第五位,沙特阿拉伯貨幣管理局是這個國家的中央銀行,資產規模是在5140億美金。
此基金通過其各地的子公司,投資于全球。它光是購買美國的國債就超過了1000億美元。
中森正樹深知,哪怕自己不是具備未卜先知的能力,也能夠單從這些國家主權財富基金上面看出一個共同點,就是他們在投資組合策略當中有不少是投資了在美國的房地產。
也就是說白了,美國“兩房”,房利美和房地美哪怕資產再爛,也不會讓他們在短時間內直接就破產倒閉,只會進行各種“重組”和“救援”。

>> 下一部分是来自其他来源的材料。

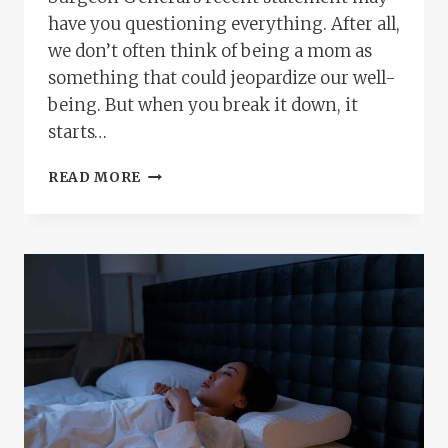
have you questioning everything. After all,
we don’t often think of being a mom as
something that could jeopardize our well-
being. But when you break it down, it
starts…
IS
READ MORE
PARENTING
REALLY
A
HEALTH
RISK?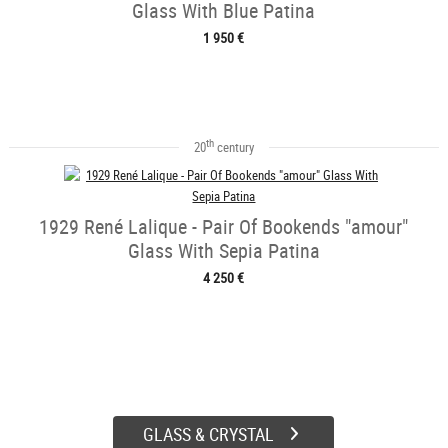
Glass With Blue Patina
1 950 €
th
20
century
1929 René Lalique - Pair Of Bookends "amour"
Glass With Sepia Patina
4 250 €
GLASS & CRYSTAL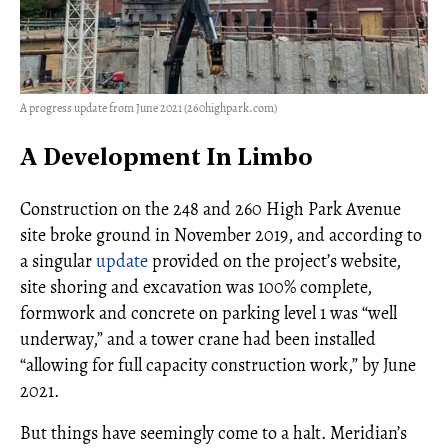
A progress update from June 2021 (260highpark.com)
A Development In Limbo
Construction on the 248 and 260 High Park Avenue
site broke ground in November 2019, and according to
a singular
update
provided on the project’s website,
site shoring and excavation was 100% complete,
formwork and concrete on parking level 1 was “well
underway,” and a tower crane had been installed
“allowing for full capacity construction work,” by June
2021.
But things have seemingly come to a halt. Meridian’s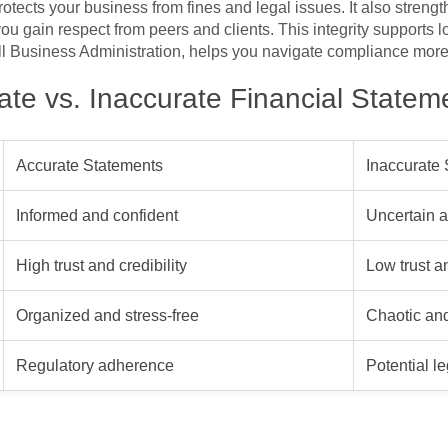
tects your business from fines and legal issues. It also strengt
ou gain respect from peers and clients. This integrity supports 
ll Business Administration, helps you navigate compliance more 
te vs. Inaccurate Financial Statem
Accurate Statements
Inaccurate
Informed and confident
Uncertain a
High trust and credibility
Low trust a
Organized and stress-free
Chaotic and
Regulatory adherence
Potential l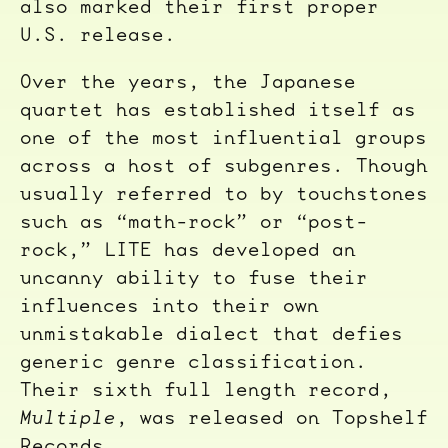
also marked their first proper
U.S. release.
Over the years, the Japanese
quartet has established itself as
one of the most influential groups
across a host of subgenres. Though
usually referred to by touchstones
such as “math-rock” or “post-
rock,” LITE has developed an
uncanny ability to fuse their
influences into their own
unmistakable dialect that defies
generic genre classification.
Their sixth full length record,
Multiple
, was released on Topshelf
Records.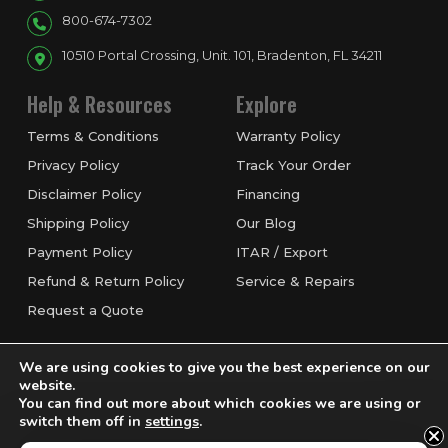
800-674-7302
10510 Portal Crossing, Unit. 101, Bradenton, FL 34211
Help & Resources
Explore
Terms & Conditions
Warranty Policy
Privacy Policy
Track Your Order
Disclaimer Policy
Financing
Shipping Policy
Our Blog
Payment Policy
ITAR / Export
Refund & Return Policy
Service & Repairs
Request a Quote
We are using cookies to give you the best experience on our
website.
You can find out more about which cookies we are using or
switch them off in
settings
.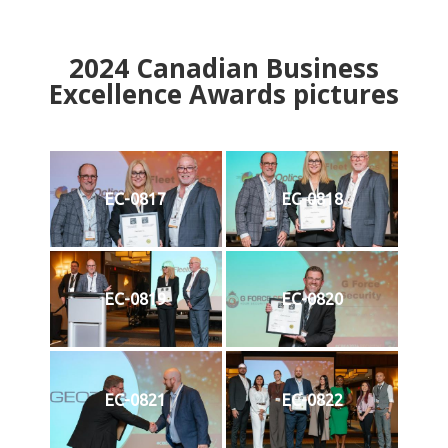
2024
Canadian Business
Excellence Awards pictures
EC-0817
EC-0818
EC-0819
EC-0820
EC-0821
EC-0822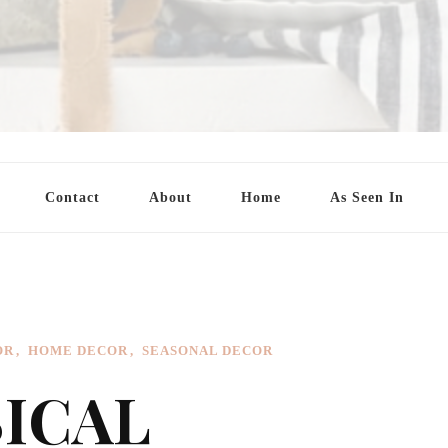
Contact
About
Home
As Seen In
OR
HOME DECOR
SEASONAL DECOR
SICAL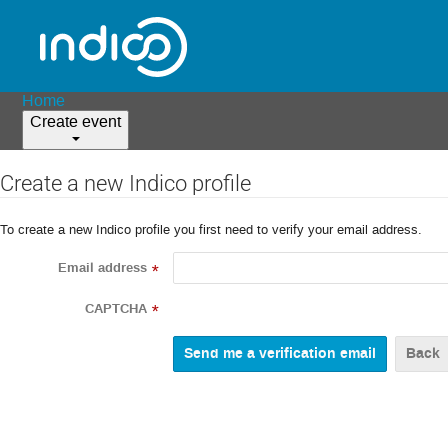
Home
Create event
Create a new Indico profile
To create a new Indico profile you first need to verify your email address.
Email address
*
CAPTCHA
*
Back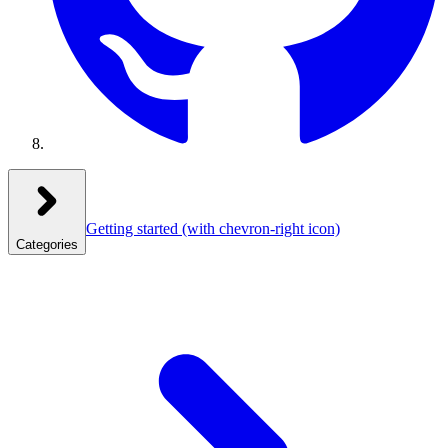
Getting started
(with chevron-right icon)
Categories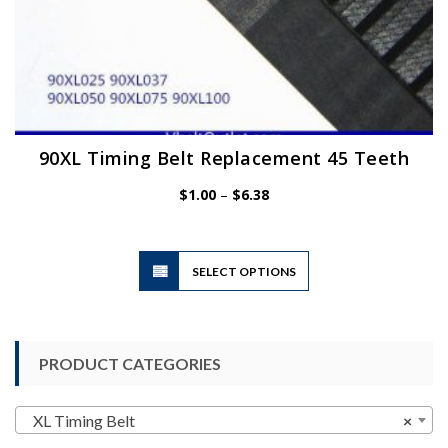
90XL Timing Belt Replacement 45 Teeth
Price
$
1.00
–
$
6.38
range:
$1.00
through
$6.38
This
SELECT OPTIONS
product
has
multiple
variants.
PRODUCT CATEGORIES
The
options
may
XL Timing Belt
×
be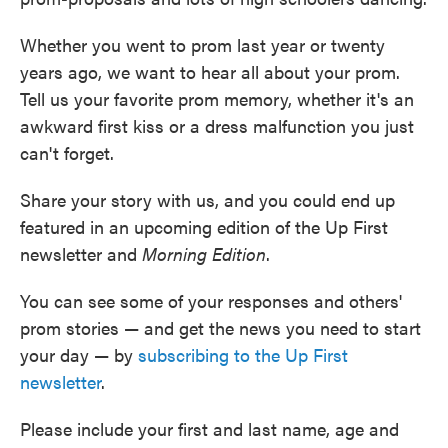
Whether you went to prom last year or twenty
years ago, we want to hear all about your prom.
Tell us your favorite prom memory, whether it's an
awkward first kiss or a dress malfunction you just
can't forget.
Share your story with us, and you could end up
featured in an upcoming edition of the Up First
newsletter and
Morning Edition
.
You can see some of your responses and others'
prom stories — and get the news you need to start
your day — by
subscribing to the Up First
newsletter
.
Please include your first and last name, age and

這其中不單單是會負面影響到美國數以萬計的普通老百姓,而且還會負面影響到各大國家主權財富基金。
不但如此,各大大小小地商業銀行,投資銀行,基金公司等等都或多或少持有“兩房”相關的資產。
美國政府只會讓“兩房”進行一個“安樂死”。首先就是托管。托管兩年到三年的時間,短期時間內防止房地產市場崩盤。
其次,就是等過了這個危險期后,美國政府再將“兩房”拆解,使國家不必承擔“兩房”的債務。
最后,就是讓國家主權財富基金等相關的利益方也能夠全身而退,不至于虧的一塌糊涂。
最最后,真正倒霉和背上黑鍋的人,還是那群次貸危機的真正受害者,從而成為了無家可歸者。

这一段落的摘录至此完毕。